Позвольте мне рассказать, чему нас учили в школе в Северной Корее. Вот чему: «Люди в Южной Корее выживают только благодаря воровству и донорству».
Ну, не ирония ли это!
Стоял июнь 1982 года, и моя жена была на последнем месяце второй беременности. Месяцами она недоедала, питаясь кореньями, травами и дикими растениями. Я не раз видел, как она мучительно страдала от колик, но она как-то все же выносила ребенка и теперь вновь собралась родить.
У нас не было денег, и я не мог отправить ее в клинику.
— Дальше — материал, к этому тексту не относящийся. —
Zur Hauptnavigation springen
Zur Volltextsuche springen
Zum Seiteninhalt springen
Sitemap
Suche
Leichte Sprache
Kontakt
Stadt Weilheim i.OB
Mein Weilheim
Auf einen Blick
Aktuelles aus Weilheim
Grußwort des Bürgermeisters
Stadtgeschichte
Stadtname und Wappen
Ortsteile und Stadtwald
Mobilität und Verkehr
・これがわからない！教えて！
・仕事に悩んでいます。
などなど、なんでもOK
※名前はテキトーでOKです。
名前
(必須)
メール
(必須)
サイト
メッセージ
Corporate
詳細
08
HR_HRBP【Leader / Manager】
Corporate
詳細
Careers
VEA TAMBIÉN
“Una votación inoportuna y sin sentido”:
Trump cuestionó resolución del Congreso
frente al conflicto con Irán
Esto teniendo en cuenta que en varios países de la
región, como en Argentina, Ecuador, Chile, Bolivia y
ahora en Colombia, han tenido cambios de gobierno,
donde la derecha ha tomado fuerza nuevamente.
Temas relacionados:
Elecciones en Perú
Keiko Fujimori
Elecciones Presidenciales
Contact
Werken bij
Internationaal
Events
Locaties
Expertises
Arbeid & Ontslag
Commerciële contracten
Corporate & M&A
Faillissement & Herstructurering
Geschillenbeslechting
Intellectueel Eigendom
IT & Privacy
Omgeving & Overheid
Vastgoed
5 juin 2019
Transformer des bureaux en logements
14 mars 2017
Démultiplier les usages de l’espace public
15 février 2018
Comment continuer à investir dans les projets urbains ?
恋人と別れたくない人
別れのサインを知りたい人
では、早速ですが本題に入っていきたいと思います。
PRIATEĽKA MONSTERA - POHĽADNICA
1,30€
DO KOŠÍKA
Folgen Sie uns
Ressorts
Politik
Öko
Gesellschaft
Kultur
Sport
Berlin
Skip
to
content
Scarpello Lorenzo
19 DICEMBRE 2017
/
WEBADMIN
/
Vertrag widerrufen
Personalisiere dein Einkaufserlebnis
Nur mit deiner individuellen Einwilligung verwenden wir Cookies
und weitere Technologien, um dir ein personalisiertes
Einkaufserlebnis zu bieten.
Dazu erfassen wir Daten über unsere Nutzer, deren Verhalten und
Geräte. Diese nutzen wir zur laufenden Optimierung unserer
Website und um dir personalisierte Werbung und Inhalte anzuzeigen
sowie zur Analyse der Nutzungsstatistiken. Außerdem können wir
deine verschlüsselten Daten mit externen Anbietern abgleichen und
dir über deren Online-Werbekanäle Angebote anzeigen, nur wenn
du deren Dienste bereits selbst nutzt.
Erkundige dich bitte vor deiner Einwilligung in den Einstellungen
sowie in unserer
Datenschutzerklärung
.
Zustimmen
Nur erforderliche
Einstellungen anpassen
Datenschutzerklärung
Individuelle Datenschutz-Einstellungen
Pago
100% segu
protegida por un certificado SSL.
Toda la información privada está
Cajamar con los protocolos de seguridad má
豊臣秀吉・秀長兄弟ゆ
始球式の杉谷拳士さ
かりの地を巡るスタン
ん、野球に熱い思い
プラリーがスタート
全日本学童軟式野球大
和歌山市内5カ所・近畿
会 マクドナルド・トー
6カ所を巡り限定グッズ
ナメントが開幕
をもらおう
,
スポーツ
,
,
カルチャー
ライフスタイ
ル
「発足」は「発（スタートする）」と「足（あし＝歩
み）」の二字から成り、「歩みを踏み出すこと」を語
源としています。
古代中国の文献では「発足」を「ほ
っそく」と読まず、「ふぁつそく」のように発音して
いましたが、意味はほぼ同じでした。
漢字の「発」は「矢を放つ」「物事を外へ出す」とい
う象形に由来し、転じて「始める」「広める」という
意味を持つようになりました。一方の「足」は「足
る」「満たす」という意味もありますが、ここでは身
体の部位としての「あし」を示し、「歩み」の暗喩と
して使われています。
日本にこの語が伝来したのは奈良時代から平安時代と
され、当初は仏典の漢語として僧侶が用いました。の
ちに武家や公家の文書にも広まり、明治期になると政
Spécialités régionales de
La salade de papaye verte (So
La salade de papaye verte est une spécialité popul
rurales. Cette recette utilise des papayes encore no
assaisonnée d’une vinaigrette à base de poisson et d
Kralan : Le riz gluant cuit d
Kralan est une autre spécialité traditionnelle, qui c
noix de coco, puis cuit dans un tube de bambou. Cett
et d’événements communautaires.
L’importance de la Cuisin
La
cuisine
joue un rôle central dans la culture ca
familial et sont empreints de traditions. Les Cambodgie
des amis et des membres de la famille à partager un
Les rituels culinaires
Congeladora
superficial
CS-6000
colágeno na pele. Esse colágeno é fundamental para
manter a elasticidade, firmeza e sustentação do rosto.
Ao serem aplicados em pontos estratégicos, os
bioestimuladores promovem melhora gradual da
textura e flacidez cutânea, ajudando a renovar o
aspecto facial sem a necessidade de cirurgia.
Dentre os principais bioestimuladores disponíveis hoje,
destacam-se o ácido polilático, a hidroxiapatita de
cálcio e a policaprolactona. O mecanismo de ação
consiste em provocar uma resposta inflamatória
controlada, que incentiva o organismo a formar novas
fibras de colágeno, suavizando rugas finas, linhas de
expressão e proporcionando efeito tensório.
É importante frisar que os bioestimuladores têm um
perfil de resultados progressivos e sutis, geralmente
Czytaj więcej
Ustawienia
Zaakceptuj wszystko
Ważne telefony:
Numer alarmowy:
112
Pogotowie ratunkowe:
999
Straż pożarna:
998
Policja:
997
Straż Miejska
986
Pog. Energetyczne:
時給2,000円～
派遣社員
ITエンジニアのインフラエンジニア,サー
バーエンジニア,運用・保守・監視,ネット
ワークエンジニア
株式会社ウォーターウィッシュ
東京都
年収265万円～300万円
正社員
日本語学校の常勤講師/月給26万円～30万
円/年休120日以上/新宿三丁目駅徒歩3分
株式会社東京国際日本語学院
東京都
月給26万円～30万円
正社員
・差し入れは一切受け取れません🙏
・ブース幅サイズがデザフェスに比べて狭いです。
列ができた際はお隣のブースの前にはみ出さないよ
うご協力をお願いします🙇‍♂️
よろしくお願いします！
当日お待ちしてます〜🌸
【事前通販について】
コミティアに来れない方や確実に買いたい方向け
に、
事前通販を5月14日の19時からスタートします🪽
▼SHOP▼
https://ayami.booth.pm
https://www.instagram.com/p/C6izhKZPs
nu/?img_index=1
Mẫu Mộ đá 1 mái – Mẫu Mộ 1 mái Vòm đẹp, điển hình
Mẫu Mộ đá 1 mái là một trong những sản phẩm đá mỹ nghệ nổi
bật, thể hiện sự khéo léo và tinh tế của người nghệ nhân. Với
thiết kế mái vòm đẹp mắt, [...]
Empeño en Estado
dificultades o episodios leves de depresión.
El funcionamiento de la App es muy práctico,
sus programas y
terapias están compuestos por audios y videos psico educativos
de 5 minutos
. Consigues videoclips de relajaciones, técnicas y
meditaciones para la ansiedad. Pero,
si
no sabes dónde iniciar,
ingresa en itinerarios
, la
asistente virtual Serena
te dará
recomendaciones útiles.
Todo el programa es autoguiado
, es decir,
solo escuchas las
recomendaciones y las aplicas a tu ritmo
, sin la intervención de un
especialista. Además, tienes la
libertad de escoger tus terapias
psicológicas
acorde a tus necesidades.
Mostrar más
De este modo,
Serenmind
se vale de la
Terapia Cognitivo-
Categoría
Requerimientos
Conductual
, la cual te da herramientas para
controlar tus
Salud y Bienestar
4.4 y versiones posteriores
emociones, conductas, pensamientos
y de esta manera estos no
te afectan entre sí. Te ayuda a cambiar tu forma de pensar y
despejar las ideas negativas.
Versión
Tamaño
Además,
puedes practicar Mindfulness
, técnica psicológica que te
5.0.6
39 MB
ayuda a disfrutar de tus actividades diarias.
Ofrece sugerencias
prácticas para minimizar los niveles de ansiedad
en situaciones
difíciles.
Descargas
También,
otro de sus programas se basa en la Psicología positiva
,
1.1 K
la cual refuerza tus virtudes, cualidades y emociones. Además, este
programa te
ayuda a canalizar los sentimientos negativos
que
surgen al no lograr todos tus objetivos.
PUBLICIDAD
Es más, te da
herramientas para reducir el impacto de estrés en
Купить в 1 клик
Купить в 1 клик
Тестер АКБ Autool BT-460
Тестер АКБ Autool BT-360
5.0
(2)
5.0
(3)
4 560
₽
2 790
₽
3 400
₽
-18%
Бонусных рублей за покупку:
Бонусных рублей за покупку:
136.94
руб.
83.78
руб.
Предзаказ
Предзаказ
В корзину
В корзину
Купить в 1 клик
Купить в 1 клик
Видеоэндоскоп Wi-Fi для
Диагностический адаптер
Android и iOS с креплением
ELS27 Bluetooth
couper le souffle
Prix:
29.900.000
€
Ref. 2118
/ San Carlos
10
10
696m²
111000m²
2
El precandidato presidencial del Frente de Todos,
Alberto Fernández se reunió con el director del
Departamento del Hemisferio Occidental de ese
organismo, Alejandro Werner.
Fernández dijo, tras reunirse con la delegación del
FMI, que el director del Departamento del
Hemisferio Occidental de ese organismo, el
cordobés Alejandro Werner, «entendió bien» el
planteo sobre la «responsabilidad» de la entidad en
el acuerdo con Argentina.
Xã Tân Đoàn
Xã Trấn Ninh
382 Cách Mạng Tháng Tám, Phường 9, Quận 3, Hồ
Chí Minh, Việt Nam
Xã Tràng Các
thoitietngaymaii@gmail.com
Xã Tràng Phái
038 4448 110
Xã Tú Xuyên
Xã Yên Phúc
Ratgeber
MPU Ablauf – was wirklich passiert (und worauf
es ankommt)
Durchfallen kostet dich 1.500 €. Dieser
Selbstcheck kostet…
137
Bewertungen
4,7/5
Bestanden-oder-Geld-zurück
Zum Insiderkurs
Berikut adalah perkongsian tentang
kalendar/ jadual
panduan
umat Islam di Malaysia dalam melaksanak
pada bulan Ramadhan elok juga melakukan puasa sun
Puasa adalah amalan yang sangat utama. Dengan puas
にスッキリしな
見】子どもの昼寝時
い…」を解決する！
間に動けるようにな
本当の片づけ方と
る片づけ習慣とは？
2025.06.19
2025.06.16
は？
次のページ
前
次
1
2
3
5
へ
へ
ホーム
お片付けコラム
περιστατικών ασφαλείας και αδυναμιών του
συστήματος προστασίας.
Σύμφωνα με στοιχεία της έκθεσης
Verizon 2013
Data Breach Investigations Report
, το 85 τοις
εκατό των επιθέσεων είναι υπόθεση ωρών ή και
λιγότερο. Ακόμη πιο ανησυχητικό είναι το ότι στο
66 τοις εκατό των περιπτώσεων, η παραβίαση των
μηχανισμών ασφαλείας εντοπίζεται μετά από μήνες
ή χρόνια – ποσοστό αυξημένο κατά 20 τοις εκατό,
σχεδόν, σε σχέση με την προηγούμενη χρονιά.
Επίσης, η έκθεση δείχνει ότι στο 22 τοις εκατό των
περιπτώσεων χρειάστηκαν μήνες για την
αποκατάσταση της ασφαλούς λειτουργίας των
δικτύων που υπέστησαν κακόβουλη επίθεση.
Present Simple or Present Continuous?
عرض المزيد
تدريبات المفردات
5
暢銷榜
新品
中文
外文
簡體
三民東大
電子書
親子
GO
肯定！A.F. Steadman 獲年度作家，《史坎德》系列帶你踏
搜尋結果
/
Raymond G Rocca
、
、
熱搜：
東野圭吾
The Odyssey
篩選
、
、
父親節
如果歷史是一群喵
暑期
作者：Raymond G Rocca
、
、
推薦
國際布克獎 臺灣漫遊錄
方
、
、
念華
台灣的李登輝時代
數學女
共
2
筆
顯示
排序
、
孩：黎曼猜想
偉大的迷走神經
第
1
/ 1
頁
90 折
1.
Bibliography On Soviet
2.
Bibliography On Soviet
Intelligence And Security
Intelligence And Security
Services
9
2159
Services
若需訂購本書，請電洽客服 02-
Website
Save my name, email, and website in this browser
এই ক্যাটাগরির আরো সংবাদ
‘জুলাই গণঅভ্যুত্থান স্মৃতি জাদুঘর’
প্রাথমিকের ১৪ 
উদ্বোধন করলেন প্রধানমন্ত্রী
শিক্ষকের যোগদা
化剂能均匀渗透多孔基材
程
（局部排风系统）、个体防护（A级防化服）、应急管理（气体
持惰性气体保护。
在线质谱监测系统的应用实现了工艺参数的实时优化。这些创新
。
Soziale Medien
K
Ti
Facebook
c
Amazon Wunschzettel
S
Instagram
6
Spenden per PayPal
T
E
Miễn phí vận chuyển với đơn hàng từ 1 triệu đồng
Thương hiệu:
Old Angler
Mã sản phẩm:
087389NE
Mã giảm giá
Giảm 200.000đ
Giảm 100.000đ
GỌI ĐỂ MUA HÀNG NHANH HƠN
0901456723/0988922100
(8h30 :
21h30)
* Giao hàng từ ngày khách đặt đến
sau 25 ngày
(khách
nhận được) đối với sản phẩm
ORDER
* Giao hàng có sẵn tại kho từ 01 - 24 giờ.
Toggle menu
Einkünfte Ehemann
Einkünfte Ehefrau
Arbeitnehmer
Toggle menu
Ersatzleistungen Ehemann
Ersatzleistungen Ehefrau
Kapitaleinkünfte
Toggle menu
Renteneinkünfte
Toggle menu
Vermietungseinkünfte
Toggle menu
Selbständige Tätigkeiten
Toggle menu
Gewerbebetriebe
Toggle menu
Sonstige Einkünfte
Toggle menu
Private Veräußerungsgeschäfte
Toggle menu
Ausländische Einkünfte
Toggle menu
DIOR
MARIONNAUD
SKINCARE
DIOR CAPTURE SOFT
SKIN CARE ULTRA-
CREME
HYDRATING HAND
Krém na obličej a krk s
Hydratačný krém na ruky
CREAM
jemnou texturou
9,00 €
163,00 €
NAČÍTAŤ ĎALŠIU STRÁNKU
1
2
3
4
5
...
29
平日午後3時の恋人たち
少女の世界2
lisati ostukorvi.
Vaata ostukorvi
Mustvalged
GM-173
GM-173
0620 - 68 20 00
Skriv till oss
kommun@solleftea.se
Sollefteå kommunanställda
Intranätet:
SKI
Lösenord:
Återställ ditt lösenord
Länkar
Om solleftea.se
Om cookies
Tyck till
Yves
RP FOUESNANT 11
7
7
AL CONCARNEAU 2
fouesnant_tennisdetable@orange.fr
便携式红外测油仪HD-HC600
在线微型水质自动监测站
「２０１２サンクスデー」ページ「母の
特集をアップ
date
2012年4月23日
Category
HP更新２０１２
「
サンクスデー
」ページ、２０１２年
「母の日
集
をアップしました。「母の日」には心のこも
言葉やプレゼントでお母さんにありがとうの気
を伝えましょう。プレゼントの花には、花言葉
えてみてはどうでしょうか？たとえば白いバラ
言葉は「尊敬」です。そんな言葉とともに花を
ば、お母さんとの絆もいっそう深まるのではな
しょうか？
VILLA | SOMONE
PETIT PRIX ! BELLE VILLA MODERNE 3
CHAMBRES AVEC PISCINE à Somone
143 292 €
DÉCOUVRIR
Я изо всех сил старался раздобыть для нее хоть какой-то еды – морских водорослей для супа, свинины и риса, чтобы отпраздновать рождение, – но все это оставалось для нас недоступным. Иногда удавалось достать яиц, мешок риса и японской редьки. Я из кожи лез, чтобы накормить беременную жену, но большего, увы, сделать не мог.
С утра 4 июня у нее начались схватки. Я сказал ей, что нужно идти в больницу, но она настояла, что будет рожать дома.
Я обратил внимание на ее вспотевший лоб. Нужны были пеленки, но откуда их взять? У меня был один комплект нижнего белья, а у жены – два. Единственное, что было под рукой – какая-то ветхая тряпица.
Я вскипятил воды, жена стонала во весь голос. Я натер ее спину, но и это не помогло. Миновал час, другой. Я стал волноваться.
– Я позову акушерку? – спросил я.
– Он скоро выйдет, поэтому просто побудь со мной, – попросила жена.
Я вновь стал настаивать на том, чтобы привести в дом акушерку, но жена и слышать об этом не хотела. И оставить ее я тоже не мог. Я отослал детей к отцу; Хочхоль знал дорогу, так что заплутать они не могли.
Комната наполнилась паром от кипящей воды, я сильно вспотел. Я с трудом представлял, каково сейчас приходится жене. Она тужилась и тужилась, но ребенок и не думал выходить. Я не заметил, как солнце село.